When you run the above solution with the following constants
const (
numPhilosophers = 5
maxThinkingTime = 3 * time.Second
maxEatingTime = 1 * time.Second
)
you will get an output similar to the one below
$ go run main.go
Philosopher 4 is eating
Philosopher 1 is eating
Philosopher 3 is eating
Philosopher 4 is thinking
Philosopher 1 is thinking
Philosopher 0 is eating
Philosopher 0 is thinking
Philosopher 3 is thinking
Philosopher 2 is eating
Philosopher 2 is thinking
All philosophers have finished eating.
SUMMARY
The solution models the philosophers and forks using goroutines and channels, respectively. Each philosopher is represented by a goroutine that continuously alternates between thinking, picking up forks, eating, and putting down forks.
The forks are represented by channels, with each fork having a channel of buffer size 1. A value in the channel indicates that the fork is available, while an empty channel means the fork is taken.
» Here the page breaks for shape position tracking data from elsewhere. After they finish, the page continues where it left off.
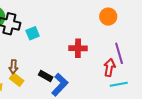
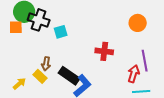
brown arrow: (13, 67) -> (46, 64), moved
black rectangle: (46, 76) -> (69, 76), size x1.5

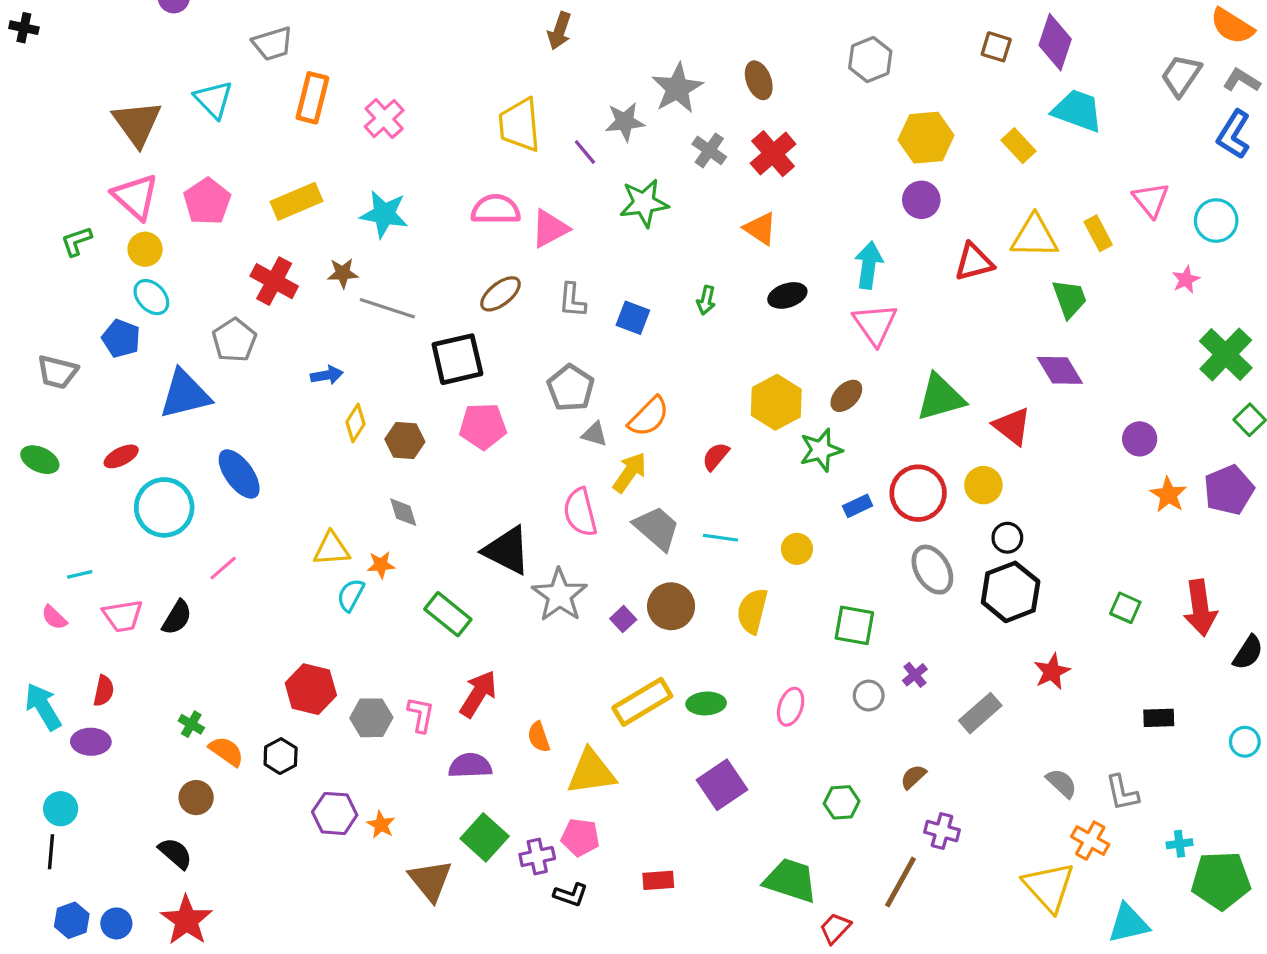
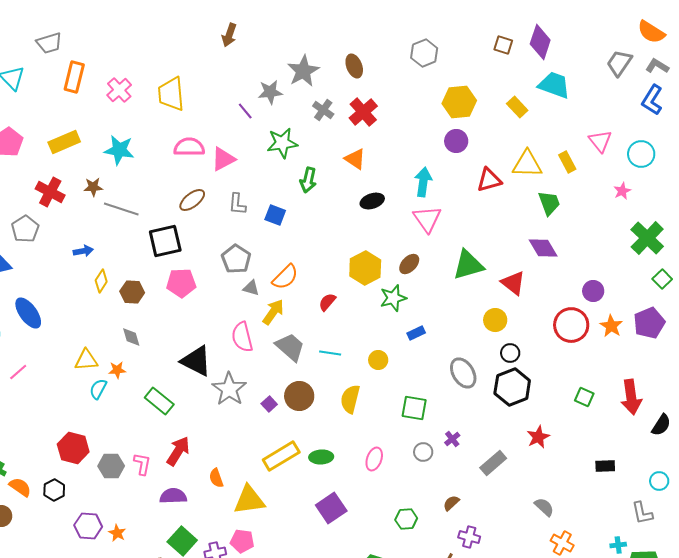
yellow trapezoid: (520, 125) -> (171, 94), moved
green arrow: (706, 300) -> (308, 180), moved, size x1.4
red circle: (918, 493) -> (571, 325), moved
gray L-shape: (1122, 793) -> (642, 513), moved

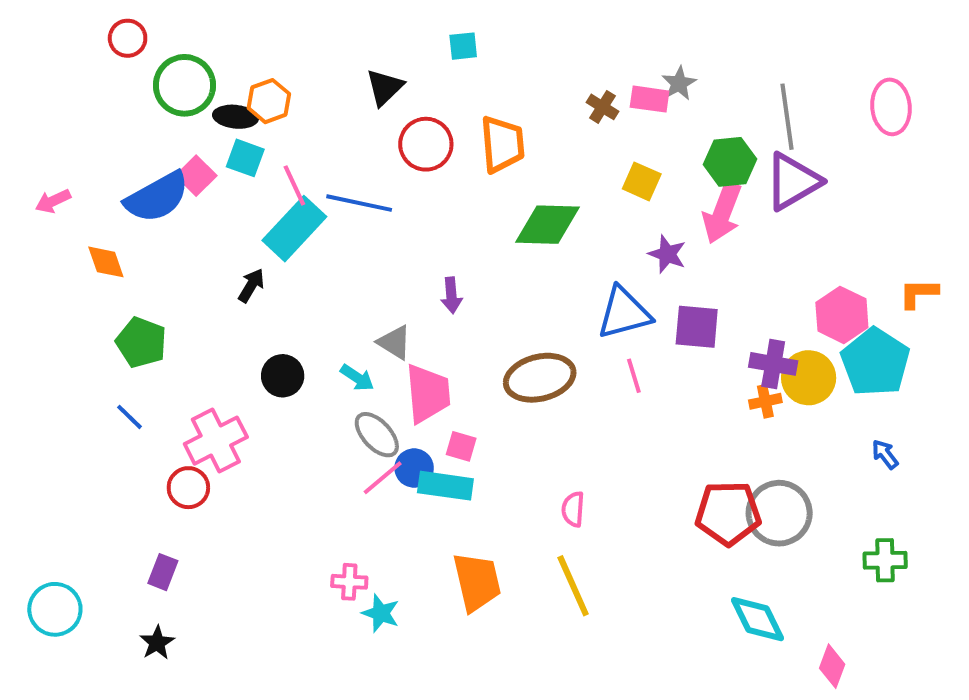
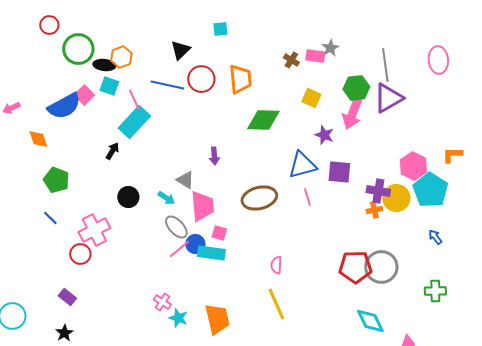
blue line: (359, 203) -> (167, 85), moved
purple rectangle: (163, 572) -> (67, 297), turned -72
pink cross: (349, 582) -> (162, 302), turned 30
orange trapezoid: (477, 582) -> (217, 319), moved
The pickUpForks() method handles the logic for acquiring forks. It uses a select statement to attempt to acquire the left and right forks in a fair manner, ensuring that no philosopher is indefinitely denied access to the forks (preventing starvation).
The solution employs techniques like channel operations and select statements to synchronize the philosophers’ actions and ensure proper coordination, avoiding deadlocks and starvation scenarios.
The solution demonstrates how Go’s concurrency primitives, goroutines and channels, can be used to elegantly solve a classic synchronization problem like the Philosophers’ Dining Problem, ensuring fairness, avoiding deadlocks, and preventing starvation.